# How do these systems match up?!?!



## mrsollars (Apr 17, 2008)

i'm looking at an svs system this summer...but the only decent audio system i've had the opportunity to hear is nothing like it. an older paradigm setup...but quality stuff i believe. 
i'd love to hear your thoughts on how these two match up...

1. SVS 
LRC: scs-01's
SS: sbs-01's
SUB: 20-39pc-plus

2. Paradigm
C: CC 350
LR: mini monitor
SS: ADP 170
SUB: PS-1000 


how will the two compare??? sound quality? build quality? home theater use? music use? etc.

thanks guys. 
matt


----------



## mrsollars (Apr 17, 2008)

you don't have to know about all......even if you're just comparing subs only....or center channels only.....that's fine.

thanks again. 
matt


----------



## Owen Bartley (Oct 18, 2006)

I can't speak to the SVS, but that's pretty close to the Paradigm setup I started with. I had the CC370 and a pair of Mini Monitors and I was really happy with them.
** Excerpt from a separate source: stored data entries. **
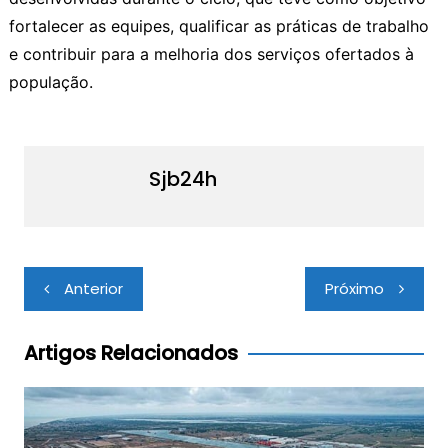
fortalecer as equipes, qualificar as práticas de trabalho
e contribuir para a melhoria dos serviços ofertados à
população.
Sjb24h
Navegação
Anterior
Próximo
de
Post
Artigos Relacionados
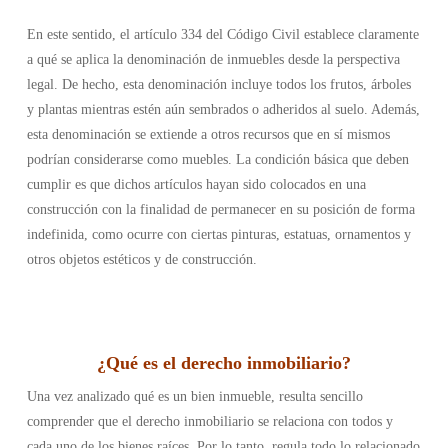
En este sentido, el artículo 334 del Código Civil establece claramente
a qué se aplica la denominación de inmuebles desde la perspectiva
legal. De hecho, esta denominación incluye todos los frutos, árboles
y plantas mientras estén aún sembrados o adheridos al suelo. Además,
esta denominación se extiende a otros recursos que en sí mismos
podrían considerarse como muebles. La condición básica que deben
cumplir es que dichos artículos hayan sido colocados en una
construcción con la finalidad de permanecer en su posición de forma
indefinida, como ocurre con ciertas pinturas, estatuas, ornamentos y
otros objetos estéticos y de construcción.
¿
Qué es el derecho inmobiliario
?
Una vez analizado qué es un bien inmueble, resulta sencillo
comprender que el derecho inmobiliario se relaciona con todos y
cada uno de los bienes raíces. Por lo tanto, regula todo lo relacionado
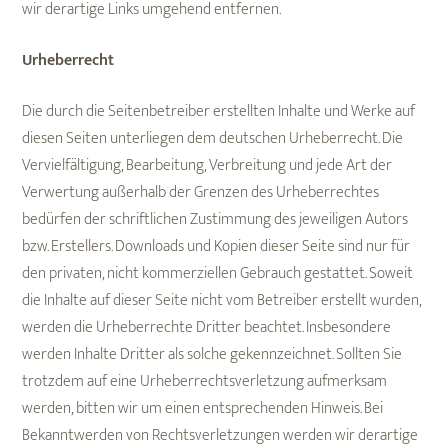
wir derartige Links umgehend entfernen.
Urheberrecht
Die durch die Seitenbetreiber erstellten Inhalte und Werke auf
diesen Seiten unterliegen dem deutschen Urheberrecht. Die
Vervielfältigung, Bearbeitung, Verbreitung und jede Art der
Verwertung außerhalb der Grenzen des Urheberrechtes
bedürfen der schriftlichen Zustimmung des jeweiligen Autors
bzw. Erstellers. Downloads und Kopien dieser Seite sind nur für
den privaten, nicht kommerziellen Gebrauch gestattet. Soweit
die Inhalte auf dieser Seite nicht vom Betreiber erstellt wurden,
werden die Urheberrechte Dritter beachtet. Insbesondere
werden Inhalte Dritter als solche gekennzeichnet. Sollten Sie
trotzdem auf eine Urheberrechtsverletzung aufmerksam
werden, bitten wir um einen entsprechenden Hinweis. Bei
Bekanntwerden von Rechtsverletzungen werden wir derartige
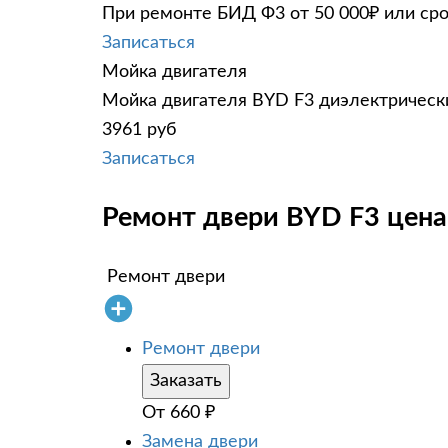
При ремонте БИД Ф3 от 50 000₽ или сро
Записаться
Мойка двигателя
Мойка двигателя BYD F3 диэлектрически
3961 руб
Записаться
Ремонт двери BYD F3 цена
Ремонт двери
Ремонт двери
Заказать
От
660
₽
Замена двери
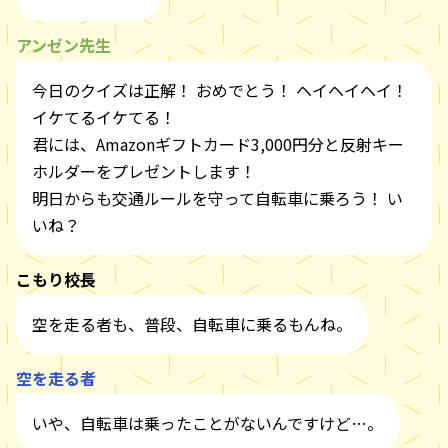
アンゼン先生
今日のクイズは正解！ おめでとう！ ヘイヘイヘイ！
イケてるイケてる！
君には、Amazonギフトカード3,000円分と反射キー
ホルダーをプレゼントします！
明日からも交通ルールを守って自転車に乗ろう！ い
いね？
こもり校長
空を走る者も、普段、自転車に乗るもんね。
空を走る者
いや、自転車は乗ったことがないんですけど…。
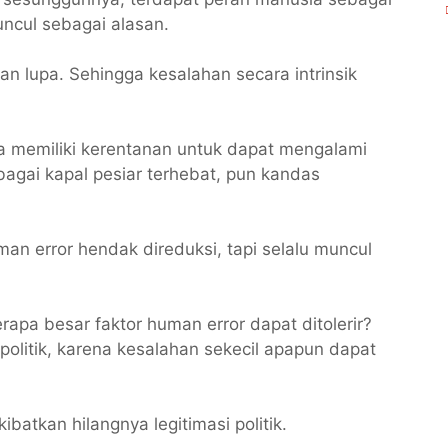
uncul sebagai alasan.
n lupa. Sehingga kesalahan secara intrinsik
a memiliki kerentanan untuk dapat mengalami
bagai kapal pesiar terhebat, pun kandas
man error hendak direduksi, tapi selalu muncul
apa besar faktor human error dapat ditolerir?
 politik, karena kesalahan sekecil apapun dapat
ibatkan hilangnya legitimasi politik.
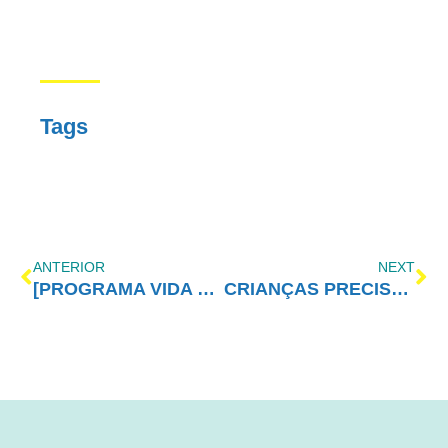
Tags
ANTERIOR
NEXT
[PROGRAMA VIDA MELHOR – REDEVIDA] – 30/05/2016
CRIANÇAS PRECISAM SER FELIZES, NÃO DE SEREM AS MELHORES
The Minis are great, especially if you are using a sub and can set them to "small" where they won't waste a lot of energy trying to dig down too low (although they do have decent bass for such a small speaker). I haven't heard the ADPs, bacause my Minis are now my surround speakers and I've put a pair of Monitor 7 towers in for the front L/R, but I've been really happy with them. A friend who has a similar setup but with Phantom towers, and Atom surrounds sounds almost as nice. Paradigm has been good to me.


----------